1
2The generalized extreme value distribution (GEV) includes all three
3types of extreme value distributions: Type I (Gumbel), type II
4(Fr\'{e}chet), and type III (Weibull). Empirically, the scores of some
5sequence alignment algorithms appear to follow GEV distributions.  The
6\eslmod{gev} module is used in estimating the statistical significance
7of such scores.
8
9Most local sequence alignment scores follow the Gumbel distribution.
10Easel's \eslmod{gumbel} module applies specifically to the Gumbel.

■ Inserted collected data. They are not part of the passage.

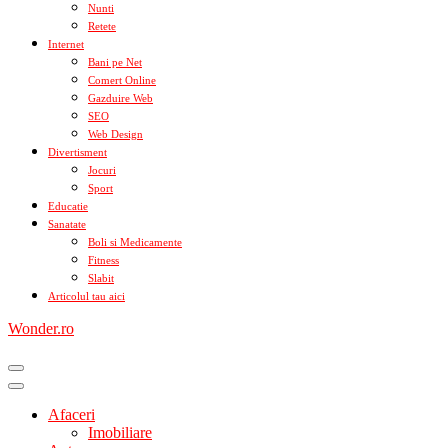
Nunti
Retete
Internet
Bani pe Net
Comert Online
Gazduire Web
SEO
Web Design
Divertisment
Jocuri
Sport
Educatie
Sanatate
Boli si Medicamente
Fitness
Slabit
Articolul tau aici
Wonder.ro
Afaceri
Imobiliare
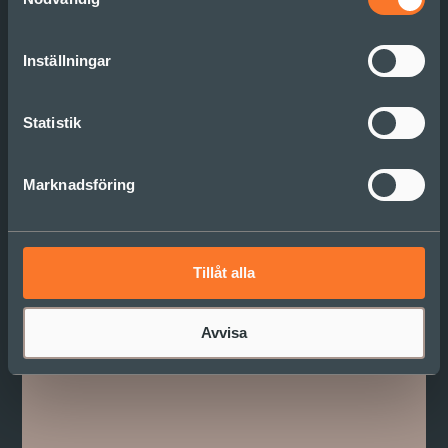
Länge leve strategiarbetet
(men på ett nytt sätt)!
Inställningar
Läs mer
Statistik
Marknadsföring
Tillåt alla
Avvisa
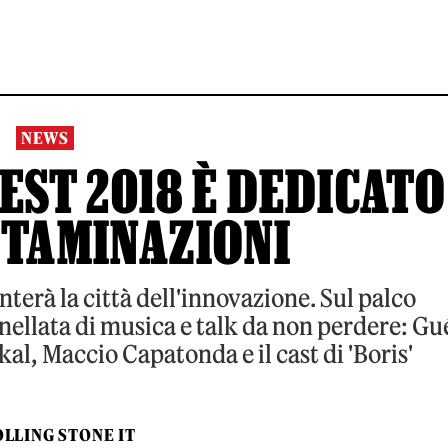
NEWS
EST 2018 È DEDICATO
NTAMINAZIONI
terà la città dell'innovazione. Sul palco
nnellata di musica e talk da non perdere: Gu
l, Maccio Capatonda e il cast di 'Boris'
LLING STONE IT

The
11\eslmod{gev} module is used for Type II or III extreme value
12distributions, or for determining which of the three types of
13distribution that a dataset best fits.
14
15\subsection{The gev API}
16
17The \eslmod{gev} API consists of the following functions:
18
19\vspace{0.5em}
20\begin{center}
21\begin{tabular}{ll}\hline
22    \multicolumn{2}{c}{\textbf{evaluating densities and distributions:}}\\
23\ccode{esl\_gev\_pdf()}     & Returns the probability density, $P(S=x)$.\\
24\ccode{esl\_gev\_logpdf()}  & Returns the log of the pdf, $\log P(S=x)$.\\
25\ccode{esl\_gev\_cdf()}     & Returns the cumulative probability distribution, $P(S \leq x)$.\\
26\ccode{esl\_gev\_logcdf()}  & Returns the log of the cdf, $\log P(S \leq x)$.\\
27\ccode{esl\_gev\_surv()}    & Returns right tail mass, 1-cdf, $P(S > x)$\\
28\ccode{esl\_gev\_logsurv()} & Returns log of 1-cdf, $\log P(S > x)$.\\
29    \multicolumn{2}{c}{\textbf{sampling:}}\\
30\ccode{esl\_gev\_Sample()}  & Returns a GEV-distributed random sample.\\
31    \multicolumn{2}{c}{\textbf{maximum likelihood parameter fitting:}}\\
32\ccode{esl\_gev\_FitComplete()} & Estimates GEV parameters from complete data.\\
33\end{tabular}
34\end{center}
35\vspace{0.5em}
36
37The Gumbel distribution depends on three parameters, $\mu$, $\lambda$,
38and $\alpha$. When these parameters are known, the statistical
39significance (P-value) of a single score $x$ is $P(S>x)$, obtained by
40a call to \ccode{esl\_gev\_surv()}.  The E-value for obtaining that
41score or better in searching a database of $N$ sequences is just
42$NP(S>x)$.
43
44When the parameters are unknown, they can be estimated from scores
45obtained from comparisons of simulated random data. The
46\ccode{esl\_gev\_FitComplete()} function performs maximum likelihood
47parameter fitting \citep{Coles01}.
48
49\subsection{Example of using the gev API}
50
51Below is a code example that samples 10,000 data points from a
52Fr\'{e}chet distribution with $\mu=-20$, $\lambda=0.4$, $\alpha=0.1$;
53reports the min and max samples, and the probability mass to the left
54of the min and to the right of the max (both of which should be about
55$\frac{1}{10000}$, since we took 10,000 samples); and then fits those
56simulated data to a Gumbel and reports the fitted $\mu$ and $\lambda$:
57
58\input{cexcerpts/gev_example}
59
60\subsection{GEV densities}
61
62The probability density function (pdf) and the cumulative distribution
63function (cdf) of the generalized extreme value distribution are
64\citep{Coles01}:
65
66\begin{eqnarray}
67P(X=x) & = & \lambda \left[ 1 + \alpha \lambda (x - \mu) \right]^{-\frac{\alpha+1}{\alpha}}
68       \exp \left\{ - \left[ 1 + \alpha \lambda (x - \mu)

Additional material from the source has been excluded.